B. Self-Regulatory Organization's Statement on Burden on Competition

    FINRA does not believe that the temporary proposed rule change will 
result in any burden on competition that is not necessary or 
appropriate in furtherance of the purposes of the Act. As set forth in 
the Temporary Qualification Examination Relief Filings, the proposed 
rule change is intended solely to extend temporary relief necessitated 
by the continued impacts of the COVID-19 outbreak and the related 
health and safety risks of conducting in-person activities.
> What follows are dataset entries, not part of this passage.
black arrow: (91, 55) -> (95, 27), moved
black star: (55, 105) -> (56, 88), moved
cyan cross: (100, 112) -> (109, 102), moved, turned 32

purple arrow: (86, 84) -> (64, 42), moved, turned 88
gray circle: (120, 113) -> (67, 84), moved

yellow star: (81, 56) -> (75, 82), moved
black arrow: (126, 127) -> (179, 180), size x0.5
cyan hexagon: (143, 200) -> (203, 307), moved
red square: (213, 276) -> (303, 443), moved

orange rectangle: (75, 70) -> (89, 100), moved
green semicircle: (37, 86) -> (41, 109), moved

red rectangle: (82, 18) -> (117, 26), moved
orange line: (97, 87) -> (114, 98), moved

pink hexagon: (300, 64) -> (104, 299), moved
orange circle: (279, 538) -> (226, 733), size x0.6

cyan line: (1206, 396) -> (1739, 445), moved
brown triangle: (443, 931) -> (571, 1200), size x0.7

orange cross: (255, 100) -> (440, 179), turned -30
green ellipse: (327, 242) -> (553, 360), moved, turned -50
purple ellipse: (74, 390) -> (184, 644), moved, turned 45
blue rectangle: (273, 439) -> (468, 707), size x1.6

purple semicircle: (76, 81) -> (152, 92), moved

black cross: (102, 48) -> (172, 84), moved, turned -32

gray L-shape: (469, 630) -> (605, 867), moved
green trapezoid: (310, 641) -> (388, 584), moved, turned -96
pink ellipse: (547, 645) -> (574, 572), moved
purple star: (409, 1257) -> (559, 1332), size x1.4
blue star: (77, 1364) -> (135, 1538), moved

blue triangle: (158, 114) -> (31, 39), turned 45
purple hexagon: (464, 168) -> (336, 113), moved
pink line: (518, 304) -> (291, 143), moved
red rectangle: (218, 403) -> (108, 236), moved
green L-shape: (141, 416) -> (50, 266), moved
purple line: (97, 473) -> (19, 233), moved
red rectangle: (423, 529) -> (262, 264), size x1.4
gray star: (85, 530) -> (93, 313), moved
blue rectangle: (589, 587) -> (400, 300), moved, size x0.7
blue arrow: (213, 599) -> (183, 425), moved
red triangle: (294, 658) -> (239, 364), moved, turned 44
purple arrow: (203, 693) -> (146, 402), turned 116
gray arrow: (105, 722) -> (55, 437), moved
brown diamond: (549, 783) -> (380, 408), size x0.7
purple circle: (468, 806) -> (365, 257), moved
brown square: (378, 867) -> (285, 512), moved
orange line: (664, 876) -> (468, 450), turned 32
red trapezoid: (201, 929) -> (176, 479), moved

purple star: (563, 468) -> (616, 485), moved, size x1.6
FINRA 
believes that the proposed rule change is necessary to temporarily 
rebalance the attendant benefits and costs of the obligations under 
FINRA Rules 1210 and 1220 in response to the impacts of the COVID-19 
pandemic that would otherwise result if the temporary amendments were 
to expire on April 30, 2021.

C. Self-Regulatory Organization's Statement on Comments on the Proposed 
Rule Change Received From Members, Participants, or Others

    Written comments were neither solicited nor received.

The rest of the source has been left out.